Exercise brief:
Please reproduce the line containing "Sf. Sfințiți Mc. Clement, ep" and every line after it in the records below, exactly and with nothing else.

Extracted page text data:
__________

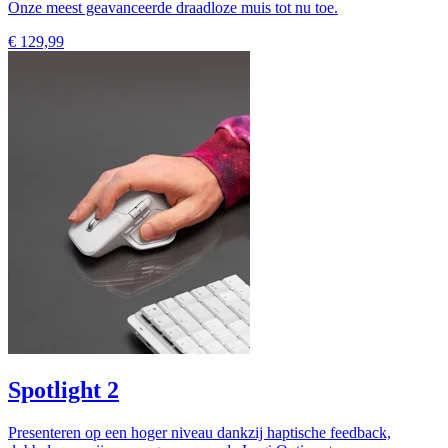
Onze meest geavanceerde draadloze muis tot nu toe.
€ 129,99
Spotlight 2
Presenteren op een hoger niveau dankzij haptische feedback,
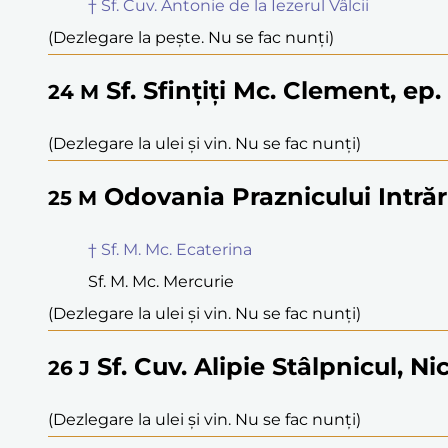
† Sf. Cuv. Antonie de la Iezerul Vâlcii
(Dezlegare la pește. Nu se fac nunți)
Sf. Sfințiți Mc. Clement, ep
24
M
(Dezlegare la ulei și vin. Nu se fac nunți)
Odovania Praznicului Intrăr
25
M
† Sf. M. Mc. Ecaterina
Sf. M. Mc. Mercurie
(Dezlegare la ulei și vin. Nu se fac nunți)
Sf. Cuv. Alipie Stâlpnicul, N
26
J
(Dezlegare la ulei și vin. Nu se fac nunți)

__________

Output for this task:
Sf. Sfințiți Mc. Clement, ep
24
M
(Dezlegare la ulei și vin. Nu se fac nunți)
Odovania Praznicului Intrăr
25
M
† Sf. M. Mc. Ecaterina
Sf. M. Mc. Mercurie
(Dezlegare la ulei și vin. Nu se fac nunți)
Sf. Cuv. Alipie Stâlpnicul, N
26
J
(Dezlegare la ulei și vin. Nu se fac nunți)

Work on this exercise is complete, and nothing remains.